** ASSIGNED TASK **
What should be copied is the stretch of entries below from the line with "tree preservation, and" up to and including the line with "Web accessibility", exactly and without images.

** SUPPLIED DATA **
______________________________

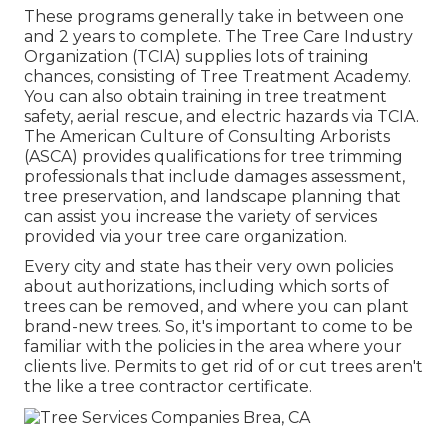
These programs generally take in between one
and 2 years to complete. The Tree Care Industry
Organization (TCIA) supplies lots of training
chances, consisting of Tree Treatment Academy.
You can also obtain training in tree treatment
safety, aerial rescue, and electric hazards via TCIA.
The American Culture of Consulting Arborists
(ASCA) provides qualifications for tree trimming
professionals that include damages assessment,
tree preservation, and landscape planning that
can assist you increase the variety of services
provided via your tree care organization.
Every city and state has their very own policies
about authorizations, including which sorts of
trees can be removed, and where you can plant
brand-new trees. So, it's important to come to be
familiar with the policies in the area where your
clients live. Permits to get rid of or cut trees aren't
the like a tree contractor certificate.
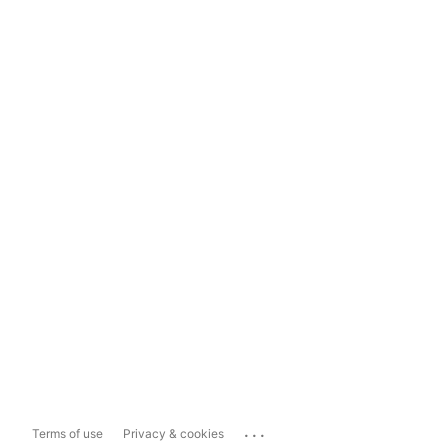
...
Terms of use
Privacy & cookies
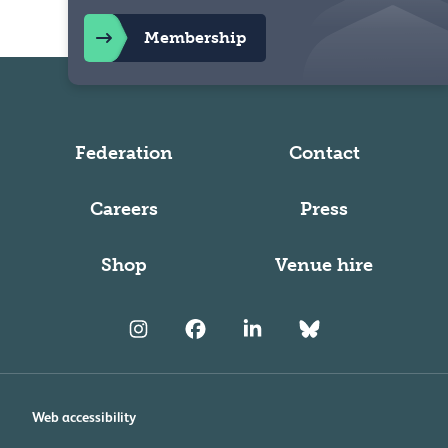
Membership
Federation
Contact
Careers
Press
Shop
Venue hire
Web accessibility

______________________________

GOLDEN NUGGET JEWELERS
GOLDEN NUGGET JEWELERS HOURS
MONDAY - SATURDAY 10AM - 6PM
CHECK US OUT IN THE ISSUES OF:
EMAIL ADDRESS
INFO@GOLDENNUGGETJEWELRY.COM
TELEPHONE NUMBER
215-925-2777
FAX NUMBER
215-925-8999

______________________________

** REPLY TO THE EXERCISE **
tree preservation, and landscape planning that
can assist you increase the variety of services
provided via your tree care organization.
Every city and state has their very own policies
about authorizations, including which sorts of
trees can be removed, and where you can plant
brand-new trees. So, it's important to come to be
familiar with the policies in the area where your
clients live. Permits to get rid of or cut trees aren't
the like a tree contractor certificate.
...
Terms of use
Privacy & cookies
Membership
Federation
Contact
Careers
Press
Shop
Venue hire
Web accessibility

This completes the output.